15. The method of claim 11, wherein the population of dendritic cells are differentiated from CD34⁺ hematopoietic stem cells in a cell culture media comprising FLT3L and GM-CSF.

16. (canceled)

17. The method of claim 15, wherein the population of dendritic cells are produced on sterile untreated polystyrene culture plates.

18. The method of claim 11, wherein CD34⁺ hematopoietic stem cells are mobilized and collected from the subject, differentiated into the population of dendritic cells prior to being administered to the subject to provide a population of autologous dendritic cells to the subject.

19. (canceled)

20. A method of enhancing an immune response in a subject, comprising administering to a subject the population of dendritic cells of claim 1.

21. (canceled)

22. The method of claim 20, wherein the immune response is directed to a viral infection, bacterial infection, fungal infection, cancer or is a Th1 immune response.

23.-24. (canceled)

25. The method of claim 20, wherein the population of dendritic cells are differentiated from CD34⁺ hematopoietic stem cells in a cell culture media comprising FLT3L and GM-CSF.

26. (canceled)

27. The method of claim 25, wherein the population of dendritic cells are produced on sterile untreated culture plates.

28. The method of claim 25, wherein CD34⁺ hematopoietic stem cells are mobilized and collected from the subject, differentiated into the population of dendritic cells prior to being administered to the subject to provide a population of autologous dendritic cells to the subject.

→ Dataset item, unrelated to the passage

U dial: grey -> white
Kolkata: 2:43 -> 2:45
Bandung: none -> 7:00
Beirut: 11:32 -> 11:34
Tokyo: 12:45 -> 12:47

29. The method of claim 11, additionally comprising administering immune checkpoint inhibitor therapy.

30. (canceled)

31. A method of generating a population of human CD141⁺CLEC9A⁺ dendritic cells, the method comprising:

(a) harvesting or obtaining CD34⁺ hematopoietic stem cells from the peripheral blood of a subject;

(b) culturing the CD34⁺ hematopoietic stem cells in non-tissue culture treated containers at a plating density of 1-3×10⁵cells/cm²in cell culture media comprising FLT3L and GM-CSF to allow the cells to differentiate into cDC1 cells;

(c) collecting the CD141⁺CLEC9A⁺ dendritic cells.

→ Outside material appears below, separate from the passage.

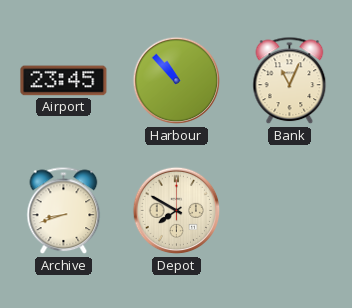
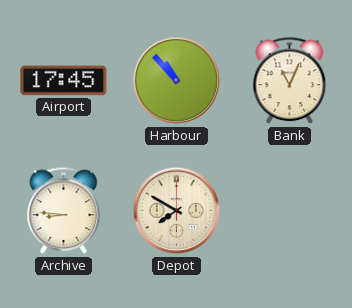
Airport: 23:45 -> 17:45
Archive: 8:42 -> 8:46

32. The method of claim 31, wherein the subject was treated with G-CSF and/or Plerixafor to mobilize CD34⁺ hematopoietic stem cells into the peripheral blood at least one day prior to harvesting.

33. (canceled)

34. The method of claim 31, wherein the subject is in need of treatment with a cDC1 cell-based therapy.

35. The method of claim 31, wherein 50-250 ng/mL of human FLT3L is added to the cell culture media in step (b) and wherein 1-20 ng/mL of human GM-CSF is added to the cell culture media in step (b).

36.-37. (canceled)

38. The method of claim 31, wherein the cells harvested in step (c) are non-adherent or semi-adherent cells.